Ночью он снова кашлял. На вопросы о лекарствах ответил, что ему не нужно ничего и это скоро пройдёт. Сейчас я корю себя за то, что сразу не отправил его в больницу. Легко оправдаться тем, что он сам не хотел туда идти, но я должен был настоять. Когда приступ проходил, он казался таким милым и солнечным, что любое вредоносное влияние на него казалось абсолютно невозможным.
Однажды ночью, он уже по привычке лёг рядом со мной. Лукас, спросил он, тебе будет грустно, если меня не станет. Я ответил, что, возможно, умру сам. После этого я услышал тихие всхлипы. Чону расплакался. Я обнял его так крепко, как только мог. Я не хотел видеть его слёзы.

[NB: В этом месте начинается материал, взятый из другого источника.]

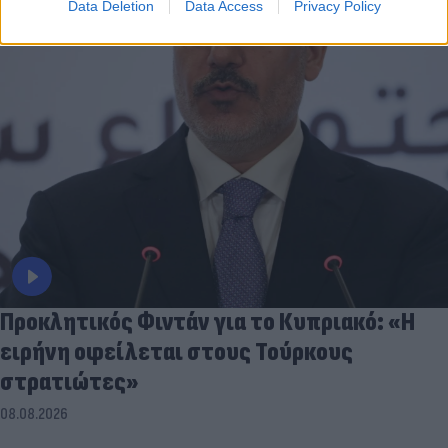
Data Deletion
Data Access
Privacy Policy
Προκλητικός Φιντάν για το Κυπριακό: «Η
ειρήνη οφείλεται στους Τούρκους
στρατιώτες»
08.08.2026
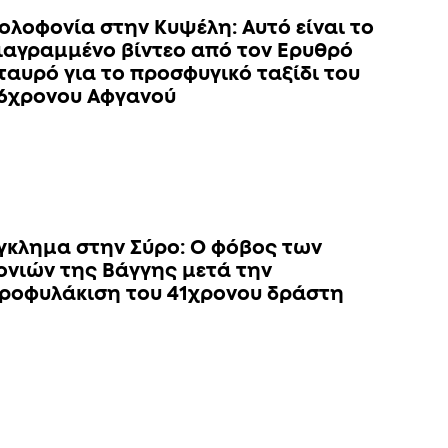
ολοφονία στην Κυψέλη: Αυτό είναι το
ιαγραμμένο βίντεο από τον Ερυθρό
ταυρό για το προσφυγικό ταξίδι του
6χρονου Αφγανού
γκλημα στην Σύρο: Ο φόβος των
ονιών της Βάγγης μετά την
ροφυλάκιση του 41χρονου δράστη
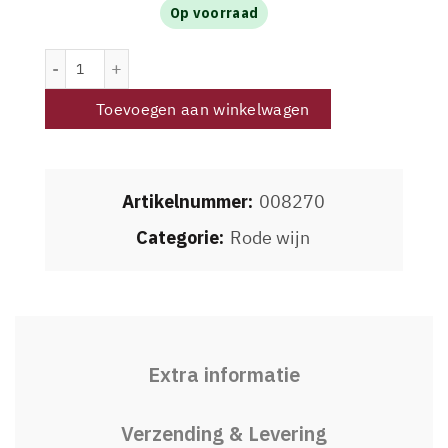
Op voorraad
Wolf Trap Red 2023 Magnum aantal
Toevoegen aan winkelwagen
Artikelnummer:
008270
Categorie:
Rode wijn
Extra informatie
Verzending & Levering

«Чону, я всегда буду рядом, успокойся» - шептал я в ту ночь.
Под утро у него снова случился приступ. Он был жутко бледным, и у него поднялась температура. Я немедленно бросился к телефону. Но Чону остановил меня.
«Это бесполезно» сказал он. Ещё сказал, что у него неизлечимая болезнь. И что он скоро умрёт. И с этим ничего не поделать.
Конечно, я не поверил. Я почти накричал на него. Вцепился ему в плечи и даже потряс несколько раз. А он болтался, как кукла.
«Ты знаешь, мне совсем не хочется умирать», прошептал Чону. Что-то в его голосе изменилось. Я почувствовал какое-то бесконечное отчаяние. Было ли это моё отчаяние или отражение его.
Когда я разбивал зеркало в бессильной злобе и обиде, он просто сидел на кровати. Мне было так страшно, так больно внутри. Это было так эгоистично с моей стороны. Я был как маленький ребёнок, у которого забирают игрушку. Но ему, каково было в тот момент ему?
« Моему Лукасу. Спасибо тебе. В последнее время мне так не хватало такого человека, как ты. Ты такой добрый, отзывчивый и тёплый. Мне безумно нравилась твоя улыбка и твой смех. Ты очень болтливый, но мне нравилось это. Ты сказал, что будешь рядом всегда. Прости, но это невозможно. Не грусти, у тебя всё будет хорошо. Будь счастлив. Чону»
Такую записку я нашёл утром. Следующие несколько дней я искал его.
Я нашёл его в одной небольшой клинике. Он уже не мог ходить. Когда он увидел меня - заплакал. Мне было всё равно, я не хотел отпускать его так просто. Мы разговаривали, вернее, я рассказывал ему всё, что мог. Я держал его за руку. Помогал принимать лекарства. Ему не становилось лучше. Никакого хэппи-энда не предвиделось.
Он просто не проснулся. Я не видел, как он ушёл. Но мне кажется, что я почувствовал это. Часть меня надеялась на чудо, а другая часть – смирилась. И когда я осознал, что теперь его нет, обе эти части исчезли. Мне стало очень-очень грустно».